And all the while Yorick is racing from Boston to find his would-be fiancée Beth, who was participating in anthropological research in Australia when the plague hit.It's a very slow race. The entire scope of the ten-volume series covers approximately five years and follows Yorick as he and his two companions Agent 355 (an American spy) and Dr. Allison Mann* (a bioengineer who hopes to clone Yorick to preserve the human race) as they traverse the globe (via foot, train, and boat) in search of Yorick's Beth. Because of their travels they experience enlightening episodes with Amazons, astronauts, agents, assassins, actors, antagonistas, androbots, atheists, angry Arizonans, and a whole mess of lesbians (both long-time and newly blossomed).


As far as speculative fiction goes, Y: The Last Man is really the creme de la creme, hitting all the right notes and being funny, grim, and mind-blowing for its duration. Vaughan has lessons to leave and pedagogy to forge, but he never gets preachy—and the moment he begins wading in that direction, his characters themselves seem to call him on the carpet for it. These are intelligent people and pretty well representative of the human race. While the book most overtly concerns Yorick and his quest, this is merely a framing device for an exploration of humanity itself (and to a lesser degree, women). Vaughan succeeds wholly in taking a genre concept that could have been been the basis for the typical male fulfillment fantasy and spinning into one of the most worthwhile fables of the last hundred years.

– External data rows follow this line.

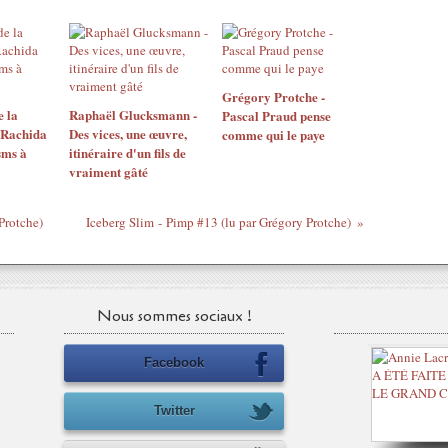
Grégory Protche -
e la
Raphaël Glucksmann -
Pascal Praud pense
à Rachida
Des vices, une œuvre,
comme qui le paye
sms à
itinéraire d'un fils de
vraiment gâté
Protche)
Iceberg Slim - Pimp #13 (lu par Grégory Protche)
Nous sommes sociaux !
Facebook
Twitter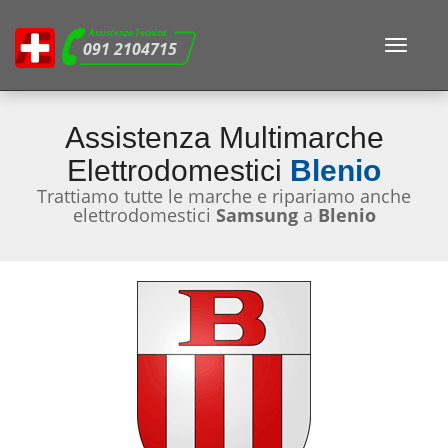
Assistenza Tecnica
Toggle
091 2104715
navigat
Assistenza Multimarche
Elettrodomestici
Blenio
Trattiamo tutte le marche e ripariamo anche
elettrodomestici
Samsung
a
Blenio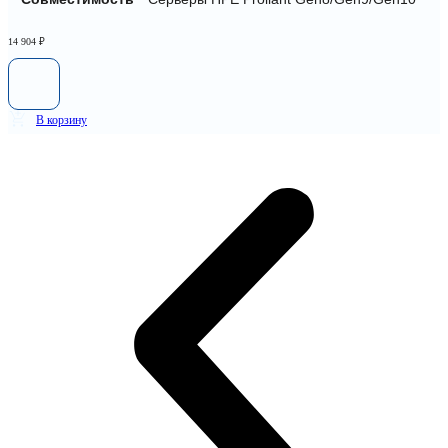
14 904
₽
В корзину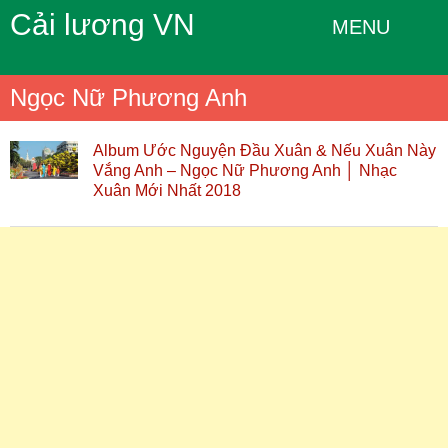
Cải lương VN
MENU
Ngọc Nữ Phương Anh
Album Ước Nguyện Đầu Xuân & Nếu Xuân Này
Vắng Anh – Ngọc Nữ Phương Anh │ Nhạc
Xuân Mới Nhất 2018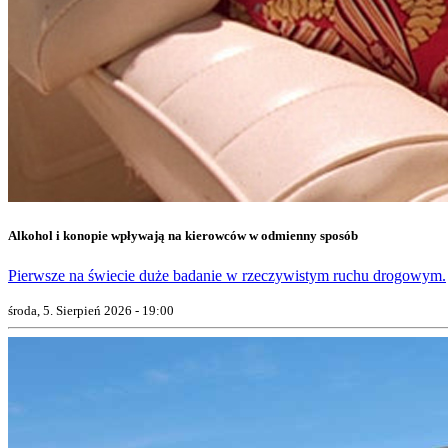
Alkohol i konopie wpływają na kierowców w odmienny sposób
Pierwsze na świecie duże badanie w rzeczywistym ruchu drogowym.
środa, 5. Sierpień 2026 - 19:00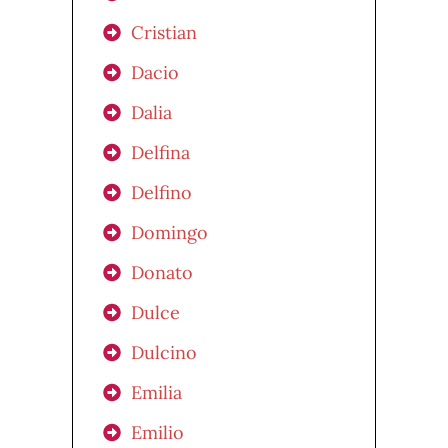
Cristian
Dacio
Dalia
Delfina
Delfino
Domingo
Donato
Dulce
Dulcino
Emilia
Emilio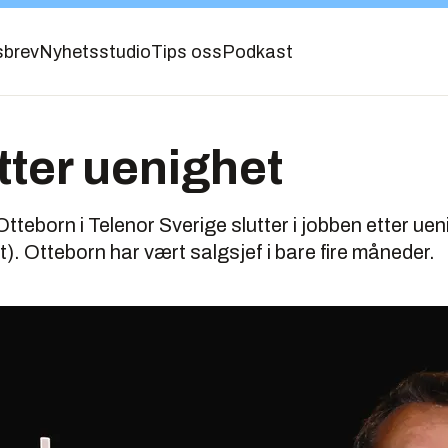
sbrev
Nyhetsstudio
Tips oss
Podkast
etter uenighet
tteborn i Telenor Sverige slutter i jobben etter ue
). Otteborn har vært salgsjef i bare fire måneder.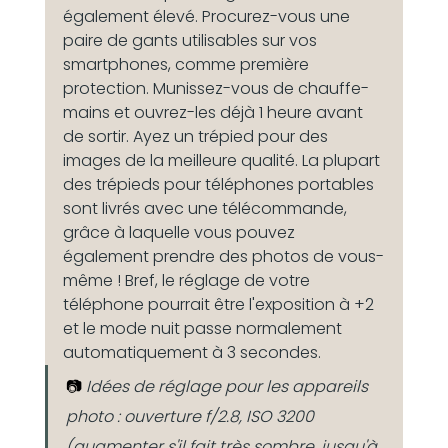
également élevé. Procurez-vous une 
paire de gants utilisables sur vos 
smartphones, comme première 
protection. Munissez-vous de chauffe-
mains et ouvrez-les déjà 1 heure avant 
de sortir. Ayez un trépied pour des 
images de la meilleure qualité. La plupart 
des trépieds pour téléphones portables 
sont livrés avec une télécommande, 
grâce à laquelle vous pouvez 
également prendre des photos de vous-
même ! Bref, le réglage de votre 
téléphone pourrait être l'exposition à +2 
et le mode nuit passe normalement 
automatiquement à 3 secondes.
📷 
Idées de réglage pour les appareils 
photo : ouverture f/2.8, ISO 3200 
(augmenter s'il fait très sombre, jusqu'à 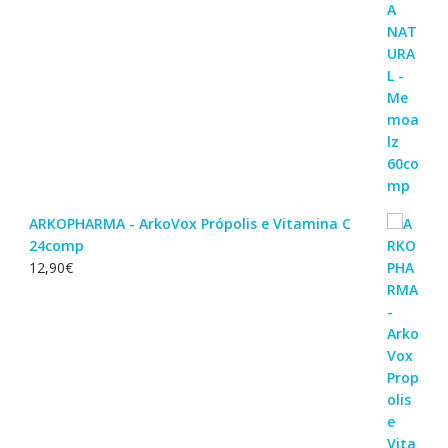
ARKOPHARMA - ArkoVox Própolis e Vitamina C
24comp
12,90
€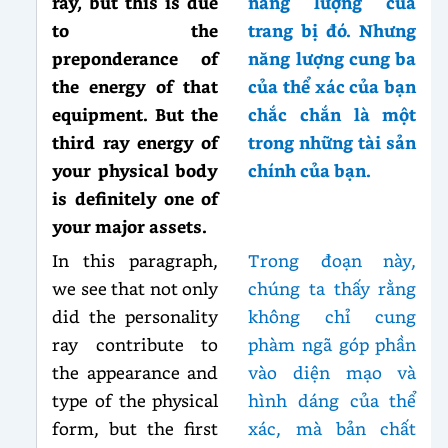
ray, but this is due
năng lượng của
to the
trang bị đó. Nhưng
preponderance of
năng lượng cung ba
the energy of that
của thể xác của bạn
equipment. But the
chắc chắn là một
third ray energy of
trong những tài sản
your physical body
chính của bạn.
is definitely one of
your major assets.
In this paragraph,
Trong đoạn này,
we see that not only
chúng ta thấy rằng
did the personality
không chỉ cung
ray contribute to
phàm ngã góp phần
the appearance and
vào diện mạo và
type of the physical
hình dáng của thể
form, but the first
xác, mà bản chất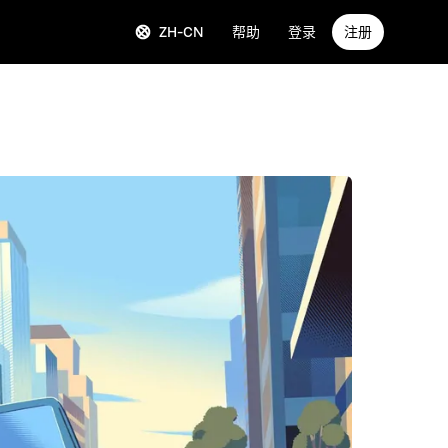
ZH-CN
帮助
登录
注册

Largely visually composed by Pia Guerra, the illustrations of the book sing in their subtly. This is not a book featuring dynamic duos or caped crusaders. It's about real people. And Guerra's line captures that about as well as any artist out there. So goo is her skill that I cannot imagine any other artist succeeding so well at capturing Vaughan's story, characters, and setting. Her talent is made more so obvious by the occasional instances of filler artists.